スノーデン氏ロシア亡命1年を前に米諜報機関、ドイツでスパイ事件発覚
ドイツ政府はウクライナ危機やシリア、イラク危機、国内育ちのイスラム過激派によるテロなどの情報収集でアメリカ政府とは緊密な協力関係があり、両国ともに互いに欠かせない相手だ。
今回の事態は単なる抗議や批判声明だけでは収まりきれない。兎角親米で知られるメルケル首相も怒りを示したが、ドイツ国民の強い怒りもあって、何らかの結果を導く対応を取らざるを得なくなっている。情報機関職員2人の国外退去処分は最初のその表れだ。

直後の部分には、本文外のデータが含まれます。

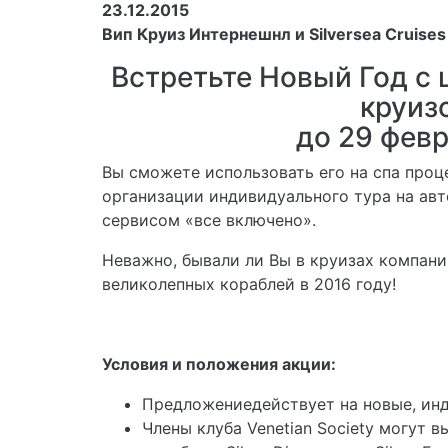
23.12.2015
Вип Круиз Интернешнл и
Silversea
Cruise
Встретьте Новый Год с 
круиз
до 29 февр
Вы сможете использовать его на спа проц
организации индивидуального тура на авт
сервисом «все включено».
Неважно, бывали ли Вы в круизах компании
великолепных кораблей в 2016 году!
Условия и положения акции:
Предложение
действует на новые, ин
Члены клуба
Venetian Society могут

ドイツではスノーデン氏が公開したデータで米NSAがメルケル首相の携帯電話会話を盗聴・傍受していたことが昨年秋あきらかになった。
以来ドイツでは、この“NSA事件”の解明を求める世論の圧力を受け連邦議会で調査委員会が作られ、スノーデン氏の事情聴取を国内でするべきか否かなどが議論されている。
(スノーデン氏の公開データで日本政府、国連代表部なども通信がNSAによって盗聴・傍受されていたと明かになったが、怒りはおろか、殆ど問題にならなかったのとドイツの姿勢は全く異なる。たとえ親密な関係であっても、一線を越えたことには断固とした姿勢で臨む。ドイツには主権国家としての一つの信念がある)
アメリカ情報機関は、ドイツ連邦議会の動きも警戒して議会審議の情報も入手していたと指摘されている。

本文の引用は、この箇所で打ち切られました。